Fear Effect received generally positive reviews from critics. GameFan gave it a favorable review while it was still in development. Edge praised the game's tight script and distinctive graphics, but criticized its unbalanced gameplay and clumsy control system, stating that they "make the boss encounters absurdly difficult". The magazine concluded that, "In such a beautiful cinematic game, featuring clever plotting and scripting, such deficiencies are even more offensive." However, Blake Fischer of NextGen called it "One of the most exciting and innovative adventures to show up on PlayStation, dragged down only slightly by a few sticky gameplay issues."

Four-Eyed Dragon of GamePro said of the game in one review, "All told, Fear Effect blends a host of nifty features to create a well-balanced, action-packed game. Though not for the squeamish, it's well worth a look from anyone craving an intense, challenging adventure." (Note: GamePro gave the game three 5/5 scores for graphics, sound, and fun factor, and 4/5 for control in one review.) In another GamePro review, Uncle Dust called it "an amazing game, full of action, puzzles and characters you actually give a damn about. The solid integration of visual design and solid gameplay makes Fear Effect a must for any survival horror or action-adventure fan." (Note: GamePro gave the game 5/5 for graphics, two 4.5/5 scores for sound and fun factor, and 3.5/5 for control in another review.)

The game sold 170,000–175,000 projected units in the U.S, according to the NPD TRSTS Videogame Service.

Aggregate score
| Aggregator | Score |
|---|---|
| GameRankings | 85% |

Review scores
| Publication | Score |
|---|---|
| AllGame | 4.5/5 |
| CNET Gamecenter | 9/10 |
| Edge | 6/10 |
| Electronic Gaming Monthly | 9/10 |
| EP Daily | 8/10 |
| Eurogamer | 6/10 |
| Game Informer | 8.25/10 |
| GameFan | 87% |
| GameRevolution | A− |
| GameSpot | 8.5/10 |
| GameSpy | 89% |
| IGN | 8.9/10 |
| Next Generation | 4/5 |
| Official U.S. PlayStation Magazine | 4.5/5 |
| The Cincinnati Enquirer | 3.5/4 |

=== Accolades ===
The game was nominated for the "Best Adventure Game" award at GameSpots Best and Worst of 2000 Awards, which went to Resident Evil – Code: Veronica.
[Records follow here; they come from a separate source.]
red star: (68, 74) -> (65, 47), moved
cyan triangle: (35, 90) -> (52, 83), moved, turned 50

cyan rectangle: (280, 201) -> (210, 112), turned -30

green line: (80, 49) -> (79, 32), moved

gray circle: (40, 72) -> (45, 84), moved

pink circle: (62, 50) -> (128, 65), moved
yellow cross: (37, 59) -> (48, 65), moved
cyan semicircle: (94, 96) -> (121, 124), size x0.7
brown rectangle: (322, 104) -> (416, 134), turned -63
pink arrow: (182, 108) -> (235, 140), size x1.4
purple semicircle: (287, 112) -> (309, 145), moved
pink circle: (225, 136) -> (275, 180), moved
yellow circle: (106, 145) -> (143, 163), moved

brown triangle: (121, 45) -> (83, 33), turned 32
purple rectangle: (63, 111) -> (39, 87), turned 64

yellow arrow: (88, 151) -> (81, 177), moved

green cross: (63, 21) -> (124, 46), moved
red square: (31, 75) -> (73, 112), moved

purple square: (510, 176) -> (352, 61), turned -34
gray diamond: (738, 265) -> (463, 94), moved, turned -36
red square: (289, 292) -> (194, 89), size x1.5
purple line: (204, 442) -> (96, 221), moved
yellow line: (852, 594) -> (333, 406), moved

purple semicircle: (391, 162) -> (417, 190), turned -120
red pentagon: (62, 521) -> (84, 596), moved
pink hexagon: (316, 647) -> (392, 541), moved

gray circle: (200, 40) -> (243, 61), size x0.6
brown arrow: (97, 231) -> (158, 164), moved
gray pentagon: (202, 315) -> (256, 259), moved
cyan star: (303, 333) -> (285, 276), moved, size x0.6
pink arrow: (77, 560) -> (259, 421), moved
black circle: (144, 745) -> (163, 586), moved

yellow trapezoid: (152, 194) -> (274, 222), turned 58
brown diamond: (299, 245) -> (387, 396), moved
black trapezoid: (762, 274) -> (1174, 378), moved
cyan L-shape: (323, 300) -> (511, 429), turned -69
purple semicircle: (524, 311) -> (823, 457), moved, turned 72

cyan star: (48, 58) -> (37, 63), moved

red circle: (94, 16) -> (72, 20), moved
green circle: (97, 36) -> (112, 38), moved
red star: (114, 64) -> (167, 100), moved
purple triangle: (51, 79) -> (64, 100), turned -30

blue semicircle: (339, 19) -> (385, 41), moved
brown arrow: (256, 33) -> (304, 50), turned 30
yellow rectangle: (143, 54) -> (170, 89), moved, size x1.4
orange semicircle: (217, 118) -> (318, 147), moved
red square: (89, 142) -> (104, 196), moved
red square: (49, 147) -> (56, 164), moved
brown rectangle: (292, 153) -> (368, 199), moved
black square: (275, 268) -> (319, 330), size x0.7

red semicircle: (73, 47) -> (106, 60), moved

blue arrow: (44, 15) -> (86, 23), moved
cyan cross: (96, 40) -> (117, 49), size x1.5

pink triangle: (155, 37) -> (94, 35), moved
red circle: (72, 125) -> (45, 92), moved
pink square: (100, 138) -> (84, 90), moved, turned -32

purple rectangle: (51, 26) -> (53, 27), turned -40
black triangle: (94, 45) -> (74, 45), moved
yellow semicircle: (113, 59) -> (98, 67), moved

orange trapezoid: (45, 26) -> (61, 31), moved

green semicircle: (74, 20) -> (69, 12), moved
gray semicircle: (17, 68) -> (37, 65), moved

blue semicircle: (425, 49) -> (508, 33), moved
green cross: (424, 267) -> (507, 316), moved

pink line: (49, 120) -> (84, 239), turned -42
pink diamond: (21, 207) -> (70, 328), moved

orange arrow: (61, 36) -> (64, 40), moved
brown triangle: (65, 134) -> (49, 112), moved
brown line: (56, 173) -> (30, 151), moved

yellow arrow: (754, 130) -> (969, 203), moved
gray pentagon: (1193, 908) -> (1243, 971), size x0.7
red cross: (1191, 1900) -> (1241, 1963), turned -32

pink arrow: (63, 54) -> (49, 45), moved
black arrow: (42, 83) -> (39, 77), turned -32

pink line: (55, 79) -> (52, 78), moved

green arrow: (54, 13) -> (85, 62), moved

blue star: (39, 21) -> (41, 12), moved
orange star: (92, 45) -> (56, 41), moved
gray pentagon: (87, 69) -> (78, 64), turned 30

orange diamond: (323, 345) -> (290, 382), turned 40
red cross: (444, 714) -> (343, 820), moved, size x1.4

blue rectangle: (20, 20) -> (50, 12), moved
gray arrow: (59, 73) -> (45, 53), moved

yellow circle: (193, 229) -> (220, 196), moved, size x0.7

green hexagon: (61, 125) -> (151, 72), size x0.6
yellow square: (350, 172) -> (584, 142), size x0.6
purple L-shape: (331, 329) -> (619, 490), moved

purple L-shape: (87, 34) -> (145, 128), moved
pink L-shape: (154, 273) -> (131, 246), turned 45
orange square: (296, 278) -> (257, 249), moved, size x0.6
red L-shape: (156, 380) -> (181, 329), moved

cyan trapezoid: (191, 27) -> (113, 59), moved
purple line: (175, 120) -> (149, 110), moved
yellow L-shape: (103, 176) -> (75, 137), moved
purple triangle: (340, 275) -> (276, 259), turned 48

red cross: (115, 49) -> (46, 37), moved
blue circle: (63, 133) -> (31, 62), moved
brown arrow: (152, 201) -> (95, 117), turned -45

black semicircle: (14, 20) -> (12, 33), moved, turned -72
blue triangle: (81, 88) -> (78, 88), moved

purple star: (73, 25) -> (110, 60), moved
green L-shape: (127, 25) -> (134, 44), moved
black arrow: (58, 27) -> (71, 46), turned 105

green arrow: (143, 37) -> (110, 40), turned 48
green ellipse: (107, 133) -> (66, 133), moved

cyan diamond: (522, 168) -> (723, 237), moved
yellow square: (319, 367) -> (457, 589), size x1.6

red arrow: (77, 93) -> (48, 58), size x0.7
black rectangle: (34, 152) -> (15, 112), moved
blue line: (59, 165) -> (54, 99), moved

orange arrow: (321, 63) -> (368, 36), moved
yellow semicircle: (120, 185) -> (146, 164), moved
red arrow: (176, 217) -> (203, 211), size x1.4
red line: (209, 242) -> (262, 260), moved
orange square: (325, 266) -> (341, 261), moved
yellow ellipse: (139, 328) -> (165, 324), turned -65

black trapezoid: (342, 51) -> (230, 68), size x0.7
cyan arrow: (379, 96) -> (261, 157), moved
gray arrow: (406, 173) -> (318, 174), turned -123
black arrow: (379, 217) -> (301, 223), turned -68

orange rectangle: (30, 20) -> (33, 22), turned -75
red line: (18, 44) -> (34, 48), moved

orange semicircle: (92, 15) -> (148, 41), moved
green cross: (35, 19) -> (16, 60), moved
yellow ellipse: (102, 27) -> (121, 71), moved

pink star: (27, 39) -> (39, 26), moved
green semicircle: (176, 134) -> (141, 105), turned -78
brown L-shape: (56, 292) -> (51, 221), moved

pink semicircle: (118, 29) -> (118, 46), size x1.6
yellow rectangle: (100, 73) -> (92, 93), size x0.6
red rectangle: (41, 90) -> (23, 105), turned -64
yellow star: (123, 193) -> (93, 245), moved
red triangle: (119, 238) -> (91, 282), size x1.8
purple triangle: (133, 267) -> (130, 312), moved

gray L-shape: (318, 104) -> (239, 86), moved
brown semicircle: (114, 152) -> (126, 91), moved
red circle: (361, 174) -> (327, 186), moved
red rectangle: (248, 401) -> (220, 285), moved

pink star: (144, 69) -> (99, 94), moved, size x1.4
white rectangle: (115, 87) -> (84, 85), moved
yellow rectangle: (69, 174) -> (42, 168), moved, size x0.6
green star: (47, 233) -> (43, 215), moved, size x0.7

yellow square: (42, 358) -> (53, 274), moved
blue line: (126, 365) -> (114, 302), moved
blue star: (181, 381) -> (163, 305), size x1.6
It won the award for the same title at the Official U.S. PlayStation Magazine 2000 Editors' Awards. It also won the award for "Adventure" in Editors' Choice, but was a runner-up for the same category in Readers' Choice at IGNs Best of 2000 Awards.

==Legacy==
A prequel titled Fear Effect 2: Retro Helix was released in 2001 for the PlayStation. In 2016, Fear Effect Sedna was announced after French studio Sushee pitched the idea to Square Enix; it was eventually released in 2018.

In August 2017, Square Enix announced a remake of Fear Effect titled Fear Effect Reinvented. It was being developed by MegaPixel Studio S.A. and to be published by Square Enix for Microsoft Windows, Nintendo Switch, PlayStation 4 and Xbox One. In September 2023, it was reported and later confirmed that the game was cancelled.

In June 2024, it was announced that Fear Effect would be released for Microsoft Windows, PlayStation 4, PlayStation 5, and Nintendo Switch in 2025. It was eventually released on August 29, 2025.